Il faut noter que la Russie, certainement dans sa forme de l’URSS, connaissait une structure assez semblable, avec une certaine subsistance aujourd’hui, notamment sous la forme du cercle nommé soloviki regroupant des milieux appartenant aux “organes” de renseignement et de sécurité nationale, passés ou présents. Mais, d’une façon générale, les Russes, y compris du temps de l’URSS, ont toujours procédé de façon à conserver pour le pouvoir politique une certaine prééminence dans l’exercice du pouvoir général.
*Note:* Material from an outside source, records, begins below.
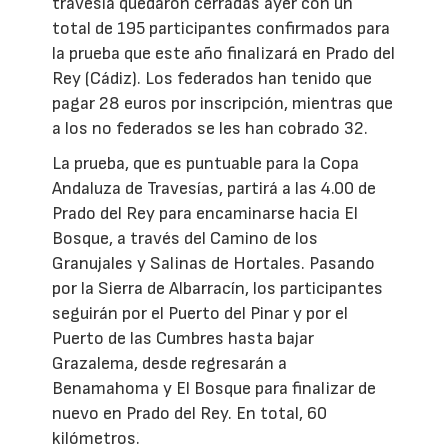
travesía quedaron cerradas ayer con un
total de 195 participantes confirmados para
la prueba que este año finalizará en Prado del
Rey (Cádiz). Los federados han tenido que
pagar 28 euros por inscripción, mientras que
a los no federados se les han cobrado 32.
La prueba, que es puntuable para la Copa
Andaluza de Travesías, partirá a las 4.00 de
Prado del Rey para encaminarse hacia El
Bosque, a través del Camino de los
Granujales y Salinas de Hortales. Pasando
por la Sierra de Albarracín, los participantes
seguirán por el Puerto del Pinar y por el
Puerto de las Cumbres hasta bajar
Grazalema, desde regresarán a
Benamahoma y El Bosque para finalizar de
nuevo en Prado del Rey. En total, 60
kilómetros.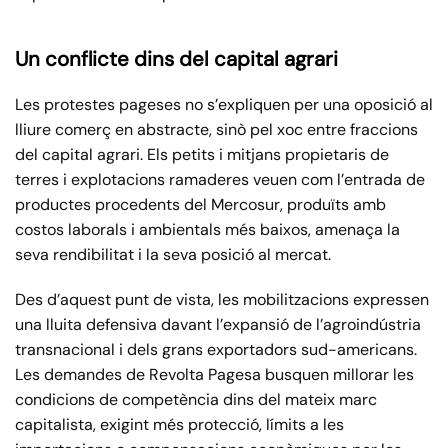
Un conflicte dins del capital agrari
Les protestes pageses no s’expliquen per una oposició al
lliure comerç en abstracte, sinò pel xoc entre fraccions
del capital agrari. Els petits i mitjans propietaris de
terres i explotacions ramaderes veuen com l’entrada de
productes procedents del Mercosur, produïts amb
costos laborals i ambientals més baixos, amenaça la
seva rendibilitat i la seva posició al mercat.
Des d’aquest punt de vista, les mobilitzacions expressen
una lluita defensiva davant l’expansió de l’agroindústria
transnacional i dels grans exportadors sud-americans.
Les demandes de Revolta Pagesa busquen millorar les
condicions de competència dins del mateix marc
capitalista, exigint més protecció, límits a les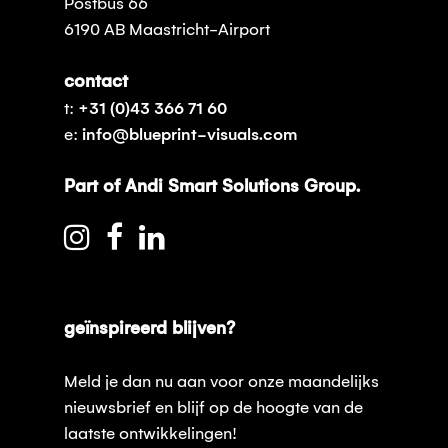
Postbus 66
6190 AB Maastricht-Airport
contact
t:
+31 (0)43 366 71 60
e:
info@blueprint-visuals.com
Part of Andi Smart Solutions Group.
geïnspireerd blijven?
Meld je dan nu aan voor onze maandelijks
nieuwsbrief en blijf op de hoogte van de
laatste ontwikkelingen!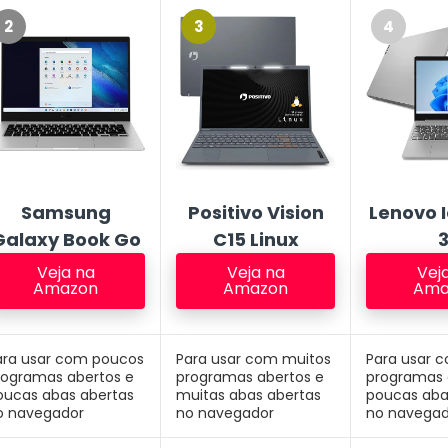
2
3
4
Samsung
Positivo Vision
Lenovo 
Galaxy Book Go
C15 Linux
3
Veja na
Veja na
Vej
Amazon
Amazon
Ama
ara usar com poucos
Para usar com muitos
Para usar 
rogramas abertos e
programas abertos e
programas 
oucas abas abertas
muitas abas abertas
poucas aba
o navegador
no navegador
no navegad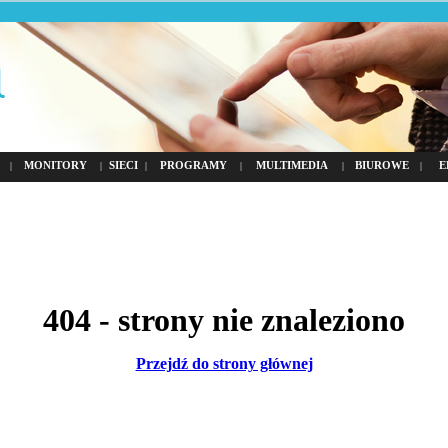
MONITORY
SIECI
PROGRAMY
MULTIMEDIA
BIUROWE
E
|
|
|
|
|
|
404 - strony nie znaleziono
Przejdź do strony głównej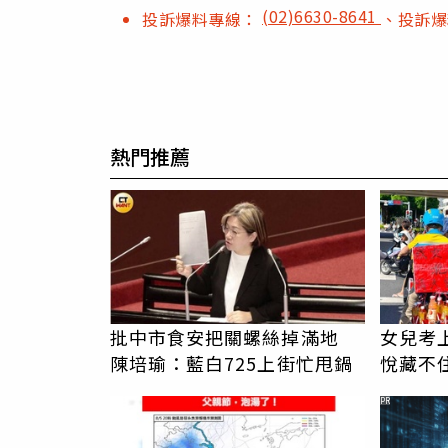
(02)6630-8641
投訴爆料專線：
、投訴
熱門推薦
批中市食安把關螺絲掉滿地
女兒考
陳培瑜：藍白725上街忙甩鍋
悅藏不
人 平
PR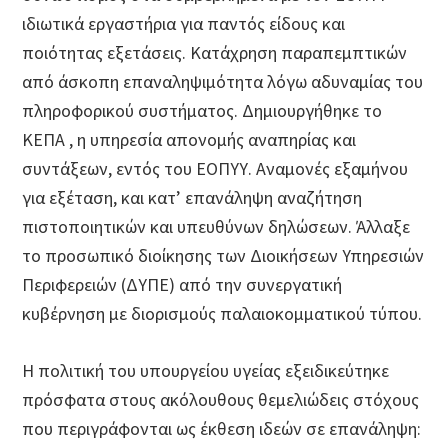
ιδιωτικά εργαστήρια για παντός είδους και
ποιότητας εξετάσεις. Κατάχρηση παραπεμπτικών
από άσκοπη επαναληψιμότητα λόγω αδυναμίας του
πληροφορικού συστήματος. Δημιουργήθηκε το
ΚΕΠΑ , η υπηρεσία απονομής αναπηρίας και
συντάξεων, εντός του ΕΟΠΥΥ. Αναμονές εξαμήνου
για εξέταση, και κατʼ επανάληψη αναζήτηση
πιστοποιητικών και υπευθύνων δηλώσεων. Άλλαξε
το προσωπικό διοίκησης των Διοικήσεων Υπηρεσιών
Περιφερειών (ΔΥΠΕ) από την συνεργατική
κυβέρνηση με διορισμούς παλαιοκομματικού τύπου.
Η πολιτική του υπουργείου υγείας εξειδικεύτηκε
πρόσφατα στους ακόλουθους θεμελιώδεις στόχους
που περιγράφονται ως έκθεση ιδεών σε επανάληψη:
Les agitations au sein de la hiérarchie militaire russe ne laissent entendre que des échos atténués, sans guère d’influence sur la politique générale de la Russie, au contraire de l’agitation publique et des changements majeurs qui agitent la hiérarchie militaire américaniste, jusqu’à la récente affaire McChrystal, avec une influence certaine, au moins indirecte, sur le pouvoir civil et sur son orientation.
Il est manifeste qu’il existe une solidarité non exprimée mais très marquée entre les dirigeants russes et le pouvoir civil US, particulièrement Obama, avec probablement une coordination active, notamment pour tout faire pour écarter les obstacles sur la voie d’une ratification de START-II par le Sénat US. D’ores et déjà, si effectivement la ratification est reportée à après les élections de novembre 2010, la partie devient délicate. D’abord, on ignore ce qui sortira de ces élections. Si les démocrates perdent ces élections, le processus de ratification deviendra extrêmement complexe et sera l’objet d’un affrontement entre le Sénat (les républicains du Sénat) et la Maison-Blanche, avec la possibilité de manœuvres parlementaires des républicains pour faire traîner le plus possible cette ratification et, probablement, des tentatives d’amendement au texte du traité qui conduirait les Russes à durcir leur position et à eux-mêmes freiner le processus de ratification de leur côté. (En principe, les deux côtés ont conclu que la ratification se ferait parallèlement, pour éviter des interférences antagonistes ou de déboucher sur des textes inconciliables si des amendements sont introduits.)